### Task statement
Exclude all pictures from your copy of the data below, which should otherwise match exactly.

--- Data to use Enclosed Below ---

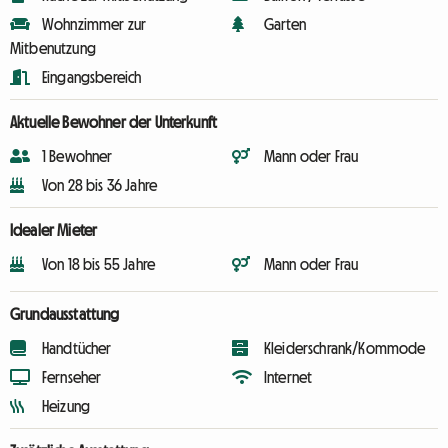
Wohnzimmer zur
Garten
Mitbenutzung
Eingangsbereich
Aktuelle Bewohner der Unterkunft
1 Bewohner
Mann oder Frau
Von 28 bis 36 Jahre
Idealer Mieter
Von 18 bis 55 Jahre
Mann oder Frau
Grundausstattung
Handtücher
Kleiderschrank/Kommode
Fernseher
Internet
Heizung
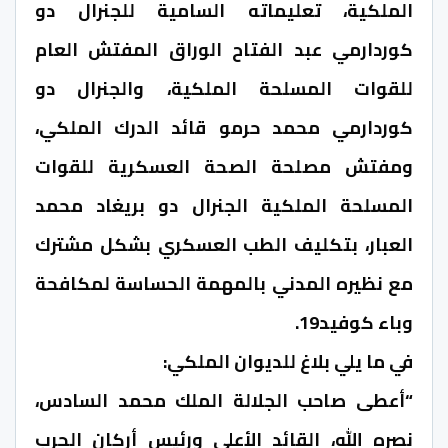
الملكية، تعليماته السامية للجنرال دو
كوردارمي عبد الفتاح الوراق المفتش العام
للقوات المسلحة الملكية، والجنرال دو
كوردارمي محمد حرمو قائد الدرك الملكي،
ومفتش مصلحة الصحة العسكرية للقوات
المسلحة الملكية الجنرال دو بريغاد محمد
العبار، بتكليف الطب العسكري بشكل مشترك
مع نظيره المدني بالمهمة الحساسة لمكافحة
وباء كوفيد19.
في ما يلي بلاغ للديوان الملكي:
“أعطى صاحب الجلالة الملك محمد السادس،
نصره الله، القائد الأعلى ورئيس أركان الحرب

--- End of Enclosed Data to use ---

### Answer to this exercise
Wohnzimmer zur
Garten
Mitbenutzung
Eingangsbereich
Aktuelle Bewohner der Unterkunft
1 Bewohner
Mann oder Frau
Von 28 bis 36 Jahre
Idealer Mieter
Von 18 bis 55 Jahre
Mann oder Frau
Grundausstattung
Handtücher
Kleiderschrank/Kommode
Fernseher
Internet
Heizung
الملكية، تعليماته السامية للجنرال دو
كوردارمي عبد الفتاح الوراق المفتش العام
للقوات المسلحة الملكية، والجنرال دو
كوردارمي محمد حرمو قائد الدرك الملكي،
ومفتش مصلحة الصحة العسكرية للقوات
المسلحة الملكية الجنرال دو بريغاد محمد
العبار، بتكليف الطب العسكري بشكل مشترك
مع نظيره المدني بالمهمة الحساسة لمكافحة
وباء كوفيد19.
في ما يلي بلاغ للديوان الملكي:
“أعطى صاحب الجلالة الملك محمد السادس،
نصره الله، القائد الأعلى ورئيس أركان الحرب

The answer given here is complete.